Nonlinear Conjugate Gradient Method

See Also: Unconstrained Optimization

Nonlinear conjugate gradient methods make up another popular class of algorithms for large-scale optimization. These algorithms can be derived as extensions of the conjugate gradient algorithm or as specializations of limited-memory quasi-Newton methods. Given an iterate \(x_k\) and a direction \(d_k\), a line search is performed along \(d_k\) to produce \(x_{k+1} = x_k + \alpha_k d_k\). The Fletcher-Reeves variant of the nonlinear conjugate algorithm generates \(d_{k+1}\) from the simple recursion
\[d_{k+1} = – \nabla f(x_{k+1}) + \beta_k d_k \quad\quad\quad \beta_k = \left( \frac{\| \nabla f(x_{k+1}) \|_2} {\| \nabla f(x_k) \|_2} \right) ^ 2\]

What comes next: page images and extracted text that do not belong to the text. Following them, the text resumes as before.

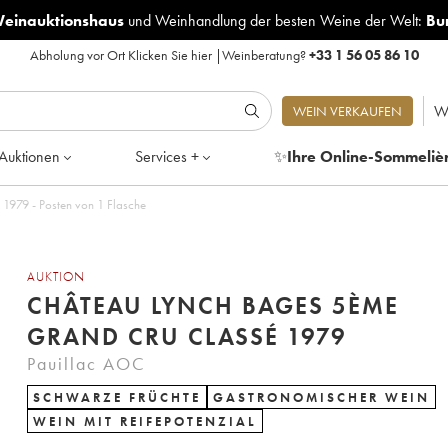
Weinauktionshaus
und
Weinhandlung der besten Weine der Welt:
Bu
Abholung vor Ort
Klicken Sie hier
|
Weinberatung?
+33 1 56 05 86 10
W
WEIN VERKAUFEN
Auktionen
Services +
✨
Ihre Online-Sommeliè
Château Lynch Bages 5ème Grand Cru Classé 1979 - Posten von 1 Flasche
AUKTION
CHÂTEAU LYNCH BAGES 5ÈME
GRAND CRU CLASSÉ 1979
Pauillac AOC
SCHWARZE FRÜCHTE
GASTRONOMISCHER WEIN
WEIN MIT REIFEPOTENZIAL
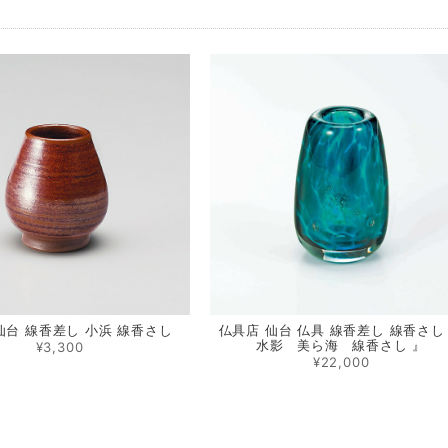
仙台 線香差し 小浜 線香さし
仏具店 仙台 仏具 線香差し 線香さし
水影 美ら海 線香さし 』
¥3,300
¥22,000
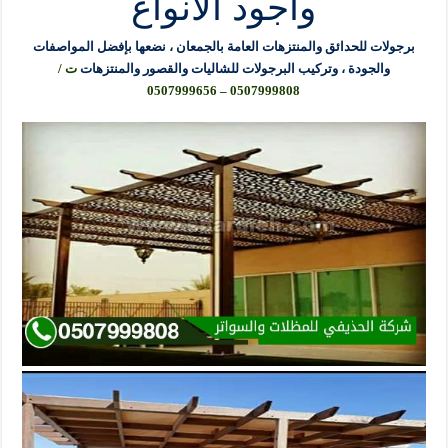
واجود الانواع
برجولات للحدائق والمنتزهات العامة بالجمعان ، نضعها بإفضل المواصفات
والجودة ، وتركيب البرجولات للشاليات والقصور والمنتزهات
ت /
0507999808 – 0507999656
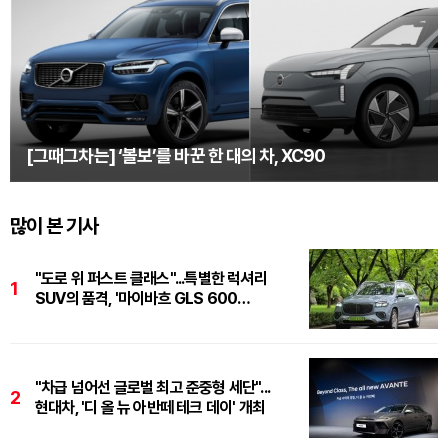
[그때그차는] ‘볼보’를 바꾼 한 대의 차, XC90
많이 본 기사
"도로 위 퍼스트 클래스"...특별한 럭셔리
1
SUV의 품격, '마이바흐 GLS 600
마누팍투어'
"차급 넘어선 글로벌 최고 준중형 세단"...
2
현대차, '디 올 뉴 아반떼 테크 데이' 개최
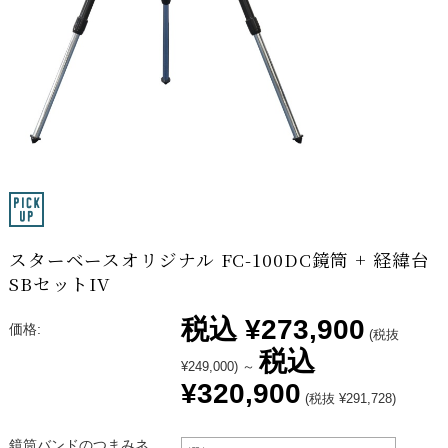
スターベースオリジナル FC-100DC鏡筒 + 経緯台
SBセットIV
税込
¥273,900
価格:
(税抜
税込
¥249,000)
～
¥320,900
(税抜 ¥291,728)
鏡筒バンドのつまみネ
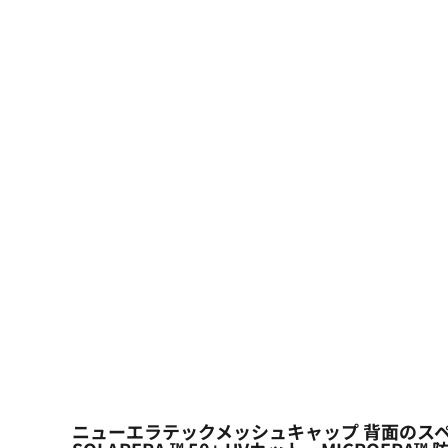
大口注文の方はこちら
シーン・用途別
大口注文の方はこちら
キャラクターワッペン
おすすめ商品
ログイン
もっと見る...
新規会員登録
カート：0点
ニューエラテックメッシュキャップ 背面のス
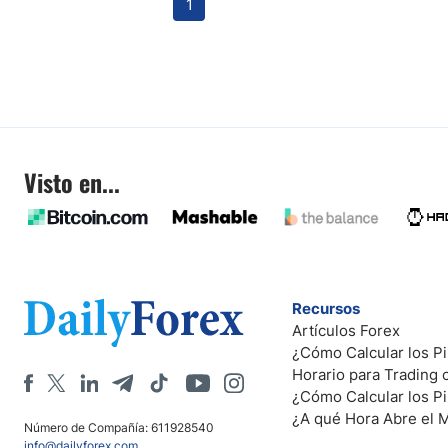
1
Visto en...
Recursos
Artículos Forex
¿Cómo Calcular los Pi
Horario para Trading
¿Cómo Calcular los P
¿A qué Hora Abre el 
Número de Compañía: 611928540
info@dailyforex.com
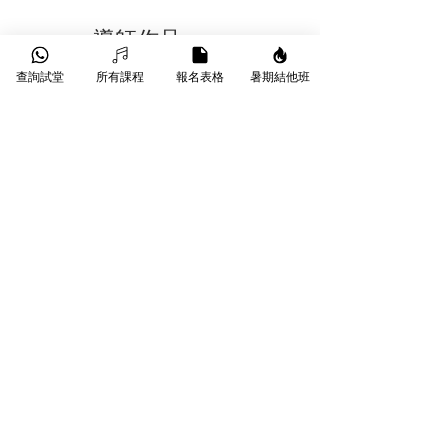
​導師作品：
查詢試堂
所有課程
報名表格
暑期結他班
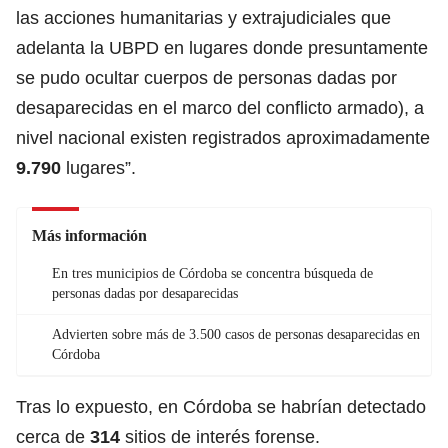
las acciones humanitarias y extrajudiciales que
adelanta la UBPD en lugares donde presuntamente
se pudo ocultar cuerpos de personas dadas por
desaparecidas en el marco del conflicto armado), a
nivel nacional existen registrados aproximadamente
9.790
lugares”.
Más información
En tres municipios de Córdoba se concentra búsqueda de
personas dadas por desaparecidas
Advierten sobre más de 3.500 casos de personas desaparecidas en
Córdoba
Tras lo expuesto, en Córdoba se habrían detectado
cerca de
314
sitios de interés forense.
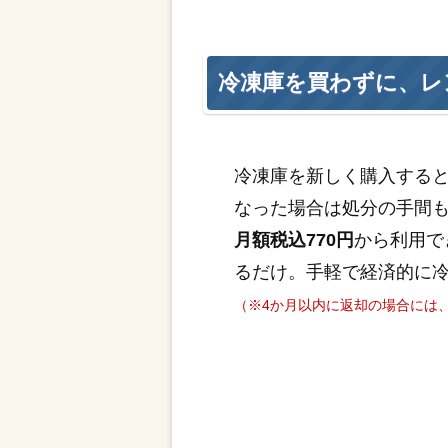
冷凍庫を買わずに、レ
冷凍庫を新しく購入する
なった場合は処分の手間
月額税込770円
から利用で
るだけ。手軽で経済的に
（※4か月以内に返却の場合には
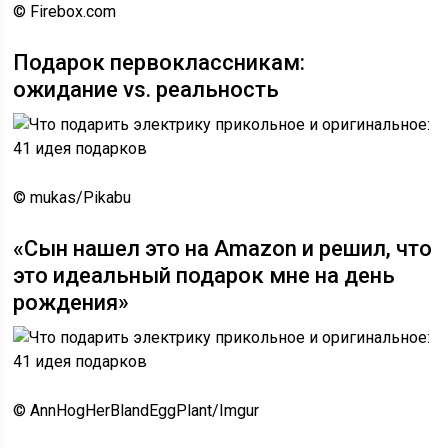
© Firebox.com
Подарок первоклассникам:
ожидание vs. реальность
© mukas/Pikabu
«Сын нашел это на Amazon и решил, что
это идеальный подарок мне на день
рождения»
© AnnHogHerBlandEggPlant/Imgur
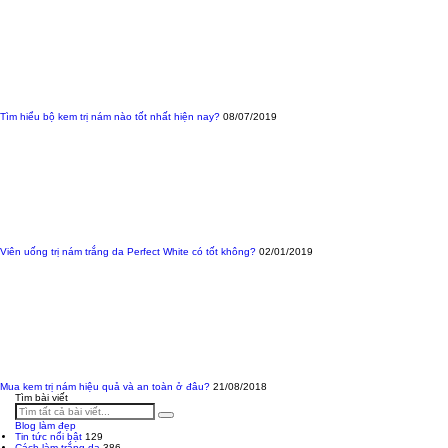
Tìm hiểu bộ kem trị nám nào tốt nhất hiện nay?
08/07/2019
Viên uống trị nám trắng da Perfect White có tốt không?
02/01/2019
Mua kem trị nám hiệu quả và an toàn ở đâu?
21/08/2018
Tìm bài viết
Blog làm đẹp
Tin tức nổi bật
129
Cách làm trắng da
386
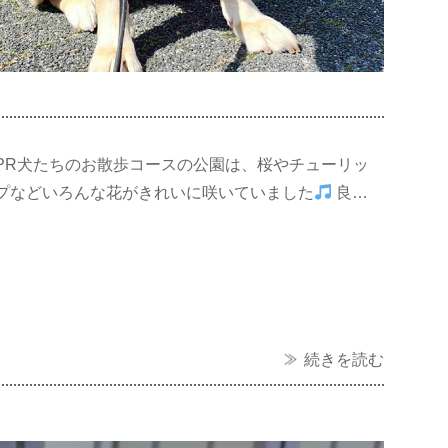
PR犬たちのお散歩コースの公園は、桜やチューリッ
プなどいろんな花がきれいに咲いていました
良…
続きを読む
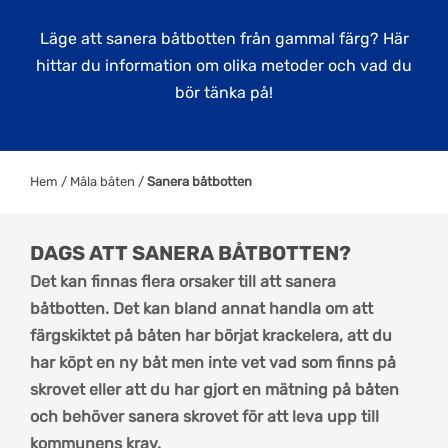
Läge att sanera båtbotten från gammal färg? Här
hittar du information om olika metoder och vad du
bör tänka på!
Hem
/
Måla båten
/
Sanera båtbotten
DAGS ATT SANERA BÅTBOTTEN?
Det kan finnas flera orsaker till att sanera
båtbotten. Det kan bland annat handla om att
färgskiktet på båten har börjat krackelera, att du
har köpt en ny båt men inte vet vad som finns på
skrovet eller att du har gjort en mätning på båten
och behöver sanera skrovet för att leva upp till
kommunens krav.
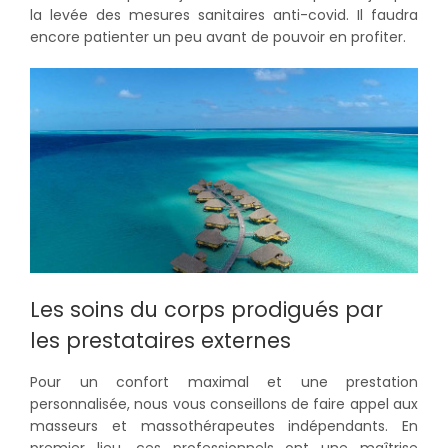
la levée des mesures sanitaires anti-covid. Il faudra
encore patienter un peu avant de pouvoir en profiter.
Les soins du corps prodigués par
les prestataires externes
Pour un confort maximal et une prestation
personnalisée, nous vous conseillons de faire appel aux
masseurs et massothérapeutes indépendants. En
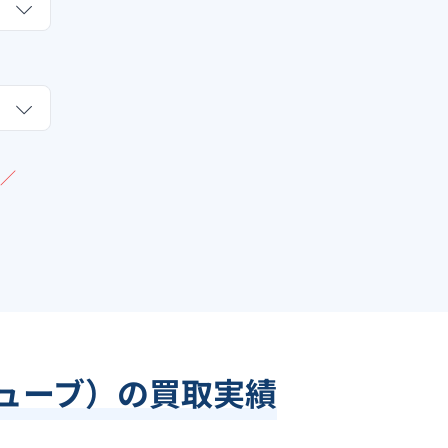
／
キューブ）の買取実績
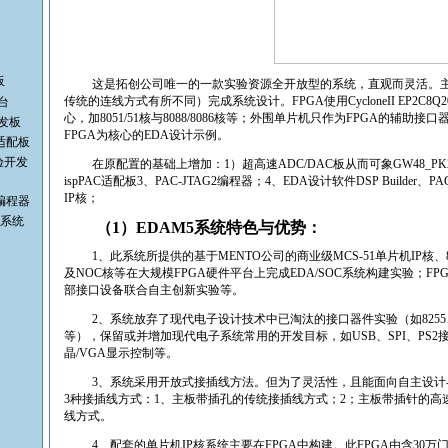
板
这是拓创公司唯一的一款实验资源全开放型的系统，直观而灵活。
传统的连线方式有所不同）完成系统设计。
FPGA
使用
CycloneII EP
2C
8Q2
台
心，加
8051/51
核与
8088/8086
核等；外围单片机只作为
FPGA
的辅助接口
发板
FPGA
为核心的
EDA
设计示例。
A适配板
验开发
在原配置的基础上增加：
1
）超高速
ADC/DAC
板
从而可象
GW48_PK
ispPAC
适配板
3
、
PAC-JTAG2
编程器；
4
、
EDA
设计软件
DSP Builder
、
PAC
IP
核；
机编程器
验系统
（
1
）
EDAM5
系统特色与优势：
1
、此系统所提供的基于
MENTO
公司的商业级
MCS-51
单片机
IP
核、
及
NOC
核等在大规模
FPGA
硬件平台上完成
EDA/SOC
系统构建实验；
FP
部接口设备联合自主创新实验等。
2
、系统放弃了现代电子设计技术中已淘汰的接口器件实验（如
8255
等），保留或并增加现代电子系统常用的开发目标，如
USB
、
SPI
、
PS2
晶
/VGA
显示控制等。
3
、系统采用开放式接插线方法。但为了灵活性，且能面向自主设计
3
种接插线方式：
1
、主板带插孔的传统接插线方式；
2
；主板带插针的高
线方式。
4
、配套的单片机
IP
核系统主要在
FPGA
中构建。此
FPGA
由含
30
万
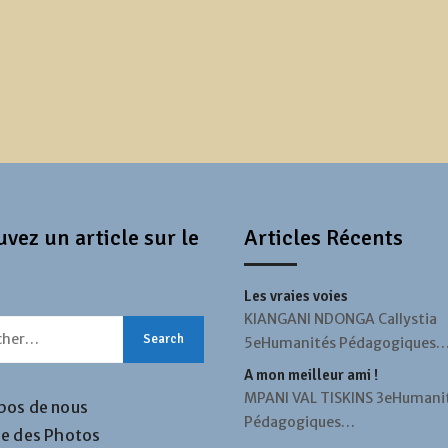
vez un article sur le
Articles Récents
Les vraies voies
KIANGANI NDONGA Callystia
5eHumanités Pédagogiques
A mon meilleur ami !
MPANI VAL TISKINS 3eHumani
pos de nous
Pédagogiques…
ie des Photos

The method’s performance is sometimes enhanced by re-starting, that is, periodically \(\beta_k\) setting to zero. The Polak-Ribiere variant of conjugate gradient defines \(\beta_k\) as
\[\beta_k = \frac{[ \nabla f(x_{k+1}) – \nabla f(x_k)]^T \nabla f(x_{k+1}) } { \nabla f(x_k)^T \nabla f(x_k)}\]

These two definitions of \(\beta_k\) are equivalent when \(f\) is quadratic, but not otherwise. Numerical testing suggests that the Polak-Ribiere method tends to be more efficient than the Fletcher-Reeves method. IMSL, NAG(FORTRAN), NAG(C), OPTIMA Library, OPTPACK, and PROC NLP contain nonlinear conjugate gradient codes.